Gene expression patterns during somatic embryo development and germination in maize Hi II cultures
Gene expression changes associated with embryogenic callus formation and with somatic embryo maturation and germination were examined in a regenerationproficient hybrid line of Zea mays, Hi II. 12,060 element maize cDNA microarrays were used to generate gene expression profiles from embryogenic calli induced to undergo embryo maturation and germination. No statistically significant gene expression changes were detected in comparing embryogenic with total callus. On the other hand, over 1,000 genes showed significant time variation during somatic embryo development. In general, a substantial number of genes were downregulated during embryo maturation, largely histone and ribosomal protein genes, which may result from a slow down in cell proliferation and growth during embryo maturation. The expression of these genes dramatically recovered at germination. Other genes upregulated during embryo maturation included genes encoding hydrolytic enzymes (nucleases, glucosidases and proteases) and a few storage genes (zein and caleosin), which are good candidates for developmental marker genes. Germination is accompanied by the upregulation of a number of stress response and membrane transporter genes, and, as expected, greening is associated with the upregulation of many genes encoding photosynthetic and chloroplast components.
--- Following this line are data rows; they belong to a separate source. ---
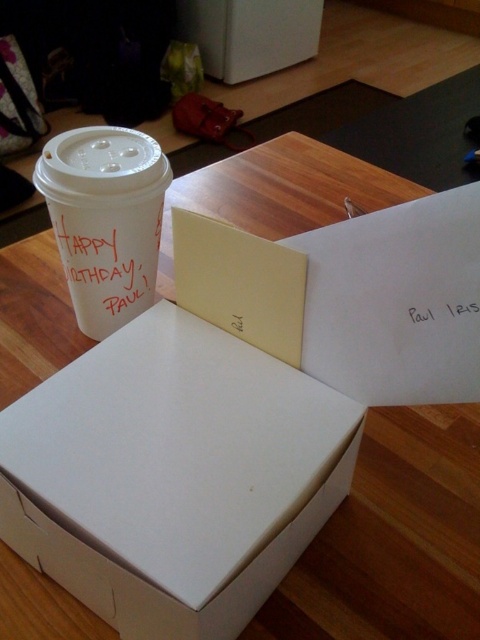 Does white paper cup at upper left appear over white paper at upper center?

Correct, white paper cup at upper left is located above white paper at upper center.

Who is positioned more to the right, white paper cup at upper left or white paper at upper center?

Positioned to the right is white paper at upper center.

Identify the location of white paper cup at upper left. (106, 220).

Where is `white paper cup at upper left`? white paper cup at upper left is located at coordinates (106, 220).

Is white paper cup at upper left bigger than black paper at upper right?

Yes.

Who is more distant from viewer, (154, 234) or (448, 301)?

The point (154, 234) is behind.

Is point (90, 182) farther from viewer compared to point (478, 300)?

Yes, it is.

The width and height of the screenshot is (480, 640). I want to click on white paper cup at upper left, so click(106, 220).

Can you confirm if white paper at upper center is smaller than black paper at upper right?

No.

Does white paper at upper center appear over black paper at upper right?

Correct, white paper at upper center is located above black paper at upper right.

This screenshot has height=640, width=480. I want to click on white paper at upper center, so click(108, 262). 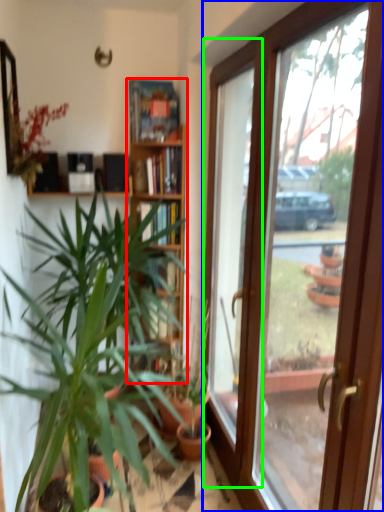 Question: Estimate the real-world distances between objects in this image. Which object is farther from bookcase (highlighted by a red box), door (highlighted by a blue box) or window (highlighted by a green box)?

Choices:
 (A) door
 (B) window

Answer: (A) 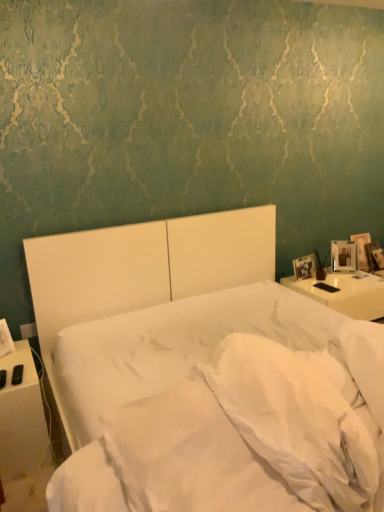 Question: Is white matte bed at center wider than white soft pillow at center, marked as the first pillow in a left-to-right arrangement?

Choices:
 (A) no
 (B) yes

Answer: (B)

Question: Can you confirm if white matte bed at center is positioned to the left of white soft pillow at center, marked as the 2th pillow in a right-to-left arrangement?

Choices:
 (A) no
 (B) yes

Answer: (A)

Question: From the image's perspective, is white matte bed at center located above white soft pillow at center, marked as the 2th pillow in a right-to-left arrangement?

Choices:
 (A) yes
 (B) no

Answer: (B)

Question: From a real-world perspective, is white matte bed at center beneath white soft pillow at center, marked as the first pillow in a left-to-right arrangement?

Choices:
 (A) yes
 (B) no

Answer: (A)

Question: Is white matte bed at center located outside white soft pillow at center, marked as the 2th pillow in a right-to-left arrangement?

Choices:
 (A) yes
 (B) no

Answer: (A)

Question: Considering the positions of white glossy nightstand at right, which ranks as the first nightstand in right-to-left order, and white plastic remote at left, the second nightstand viewed from the back, in the image, is white glossy nightstand at right, which ranks as the first nightstand in right-to-left order, wider or thinner than white plastic remote at left, the second nightstand viewed from the back,?

Choices:
 (A) thin
 (B) wide

Answer: (B)

Question: From the image's perspective, is white glossy nightstand at right, marked as the 2th nightstand in a front-to-back arrangement, positioned above or below white plastic remote at left, the second nightstand viewed from the back?

Choices:
 (A) below
 (B) above

Answer: (B)

Question: Would you say white glossy nightstand at right, which ranks as the first nightstand in right-to-left order, is to the left or to the right of white plastic remote at left, the first nightstand from the left, in the picture?

Choices:
 (A) right
 (B) left

Answer: (A)

Question: In terms of size, does white glossy nightstand at right, which is the 1th nightstand in back-to-front order, appear bigger or smaller than white plastic remote at left, the second nightstand viewed from the back?

Choices:
 (A) big
 (B) small

Answer: (A)

Question: From the image's perspective, is white soft pillow at lower right, arranged as the second pillow when viewed from the left, located above or below white matte bed at center?

Choices:
 (A) above
 (B) below

Answer: (A)

Question: Is white soft pillow at lower right, which is the first pillow in right-to-left order, wider or thinner than white matte bed at center?

Choices:
 (A) wide
 (B) thin

Answer: (B)

Question: Considering the positions of point (370, 335) and point (241, 292), is point (370, 335) closer or farther from the camera than point (241, 292)?

Choices:
 (A) closer
 (B) farther

Answer: (A)

Question: Considering the positions of white soft pillow at lower right, which is the first pillow in right-to-left order, and white matte bed at center in the image, is white soft pillow at lower right, which is the first pillow in right-to-left order, taller or shorter than white matte bed at center?

Choices:
 (A) tall
 (B) short

Answer: (B)

Question: Is white matte bed at center wider or thinner than white soft pillow at center, marked as the 2th pillow in a right-to-left arrangement?

Choices:
 (A) wide
 (B) thin

Answer: (A)

Question: From a real-world perspective, is white matte bed at center above or below white soft pillow at center, marked as the 2th pillow in a right-to-left arrangement?

Choices:
 (A) below
 (B) above

Answer: (A) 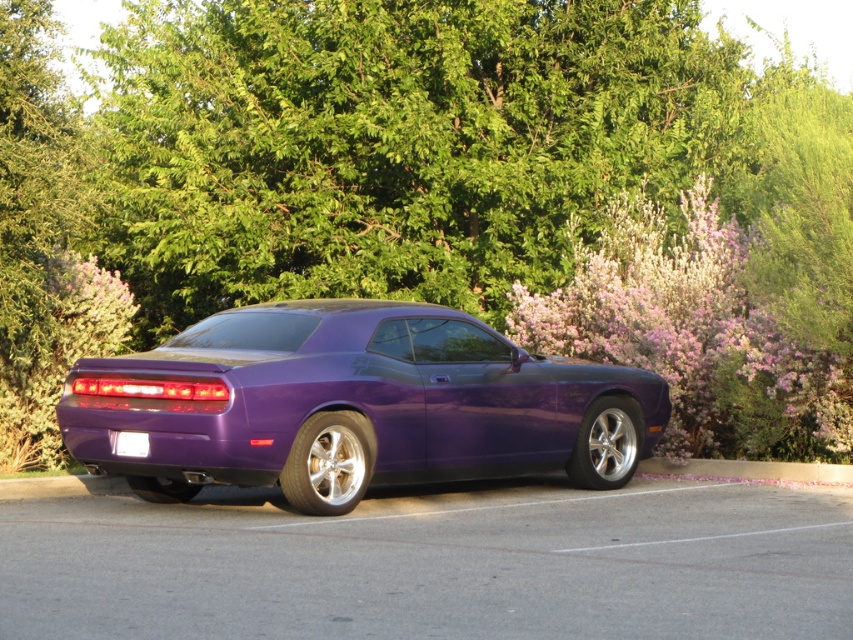 You are a photographer planning to take a photo of the glossy purple car at center and the pink fluffy bush at right. Based on their sizes in the image, which object would you need to move closer to the camera to make them appear the same size in the photo?

The glossy purple car at center is smaller than the pink fluffy bush at right, so you would need to move the glossy purple car at center closer to the camera to make them appear the same size.

You are standing in front of the purple muscle car and want to determine which of the two points, point (428, 314) or point (639, 262), is closer to you. Based on the scene description, which point is nearer?

Point (428, 314) is closer to the viewer than point (639, 262). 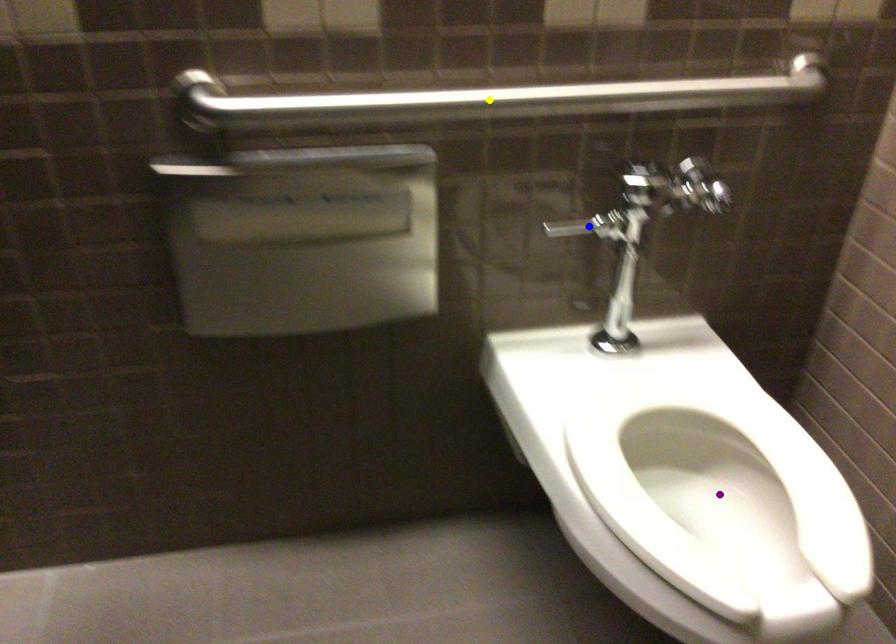 Order these from nearest to farthest:
yellow point | purple point | blue point

purple point < yellow point < blue point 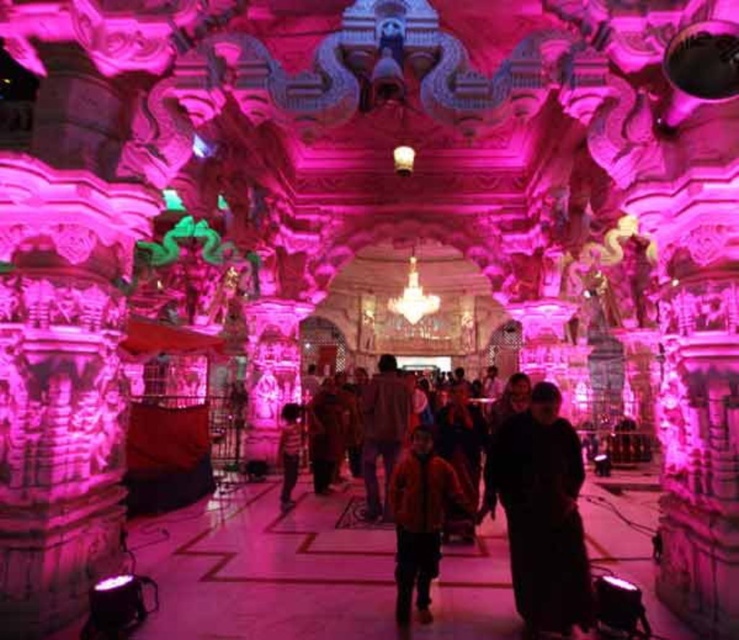 You are a visitor in the temple and want to place a small offering on the brown fabric cloth at center. However, there is a striped shirt at center in the way. Can you place the offering directly on the cloth without moving the shirt?

The brown fabric cloth at center is not as tall as striped shirt at center, so the striped shirt at center is taller. This means the shirt is blocking the cloth, making it difficult to place the offering directly on the cloth without moving the shirt.

You are a visitor in the temple and want to take a photo of both the brown fabric cloth at center and the striped shirt at center. Which object should you focus on first if you want to capture both in a single frame without moving the camera?

You should focus on the brown fabric cloth at center first because it is smaller than the striped shirt at center, allowing you to frame both objects effectively in the shot.

From the picture: You are a photographer standing at the camera position in the temple. You want to take a photo of the black matte dress at center. Can you move closer to the dress to ensure it fills the frame without distortion? The minimum focusing distance for your camera is 2 meters.

The black matte dress at center and camera are 5.79 meters apart from each other. Since the minimum focusing distance is 2 meters, you can move closer to the dress to ensure it fills the frame without distortion as long as you stay at least 2 meters away from it. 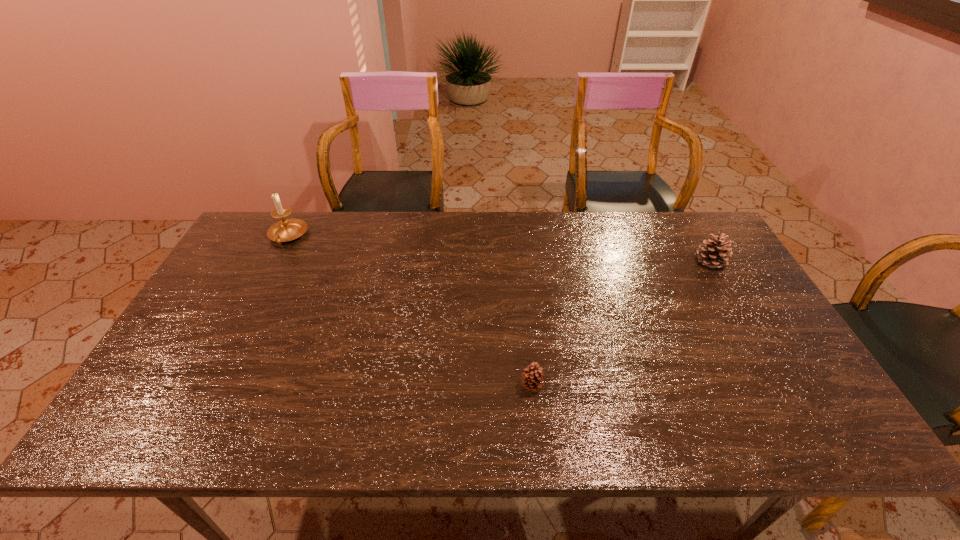 This screenshot has height=540, width=960. In order to click on object that stands as the closest to the candle holder in this screenshot , I will do `click(531, 378)`.

Locate which object is the second closest to the right pinecone. Please provide its 2D coordinates. Your answer should be formatted as a tuple, i.e. [(x, y)], where the tuple contains the x and y coordinates of a point satisfying the conditions above.

[(285, 230)]

At what (x,y) coordinates should I click in order to perform the action: click on free point that satisfies the following two spatial constraints: 1. with a handle on the side of the left pinecone; 2. on the left side of the leftmost object. Please return your answer as a coordinate pair (x, y). This screenshot has width=960, height=540. Looking at the image, I should click on (210, 386).

I want to click on free region that satisfies the following two spatial constraints: 1. with a handle on the side of the tallest object; 2. on the left side of the farther pinecone, so click(275, 262).

Where is `vacant area that satisfies the following two spatial constraints: 1. with a handle on the side of the nearest object; 2. on the left side of the tallest object`? vacant area that satisfies the following two spatial constraints: 1. with a handle on the side of the nearest object; 2. on the left side of the tallest object is located at coordinates (210, 386).

Identify the location of vacant space that satisfies the following two spatial constraints: 1. with a handle on the side of the farthest object; 2. on the right side of the second shortest object. This screenshot has width=960, height=540. (275, 262).

At what (x,y) coordinates should I click in order to perform the action: click on free location that satisfies the following two spatial constraints: 1. with a handle on the side of the left pinecone; 2. on the right side of the farthest object. Please return your answer as a coordinate pair (x, y). Looking at the image, I should click on (210, 386).

Where is `vacant point that satisfies the following two spatial constraints: 1. with a handle on the side of the right pinecone; 2. on the left side of the farthest object`? vacant point that satisfies the following two spatial constraints: 1. with a handle on the side of the right pinecone; 2. on the left side of the farthest object is located at coordinates (275, 262).

In order to click on free location that satisfies the following two spatial constraints: 1. on the back side of the shortest object; 2. on the left side of the second shortest object in this screenshot , I will do `click(519, 262)`.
Thus, some, but not all genes, typically associated with zygotic embryogenesis are significantly up or downregulated during somatic embryogenesis in Hi II maize line regeneration.
This preprint was published as Ping Che, Tanzy Love, Bronwyn Frame, Kan Wang, Alicia Carriquiry and Stephen Howell, "Gene Expression Patterns During Somatic Embryo Development and Germination in Maize Hi II Callus Cultures", Plant Molecular Biology (2006): 1-14, doi: 10.1007/s11103-006-9013-2.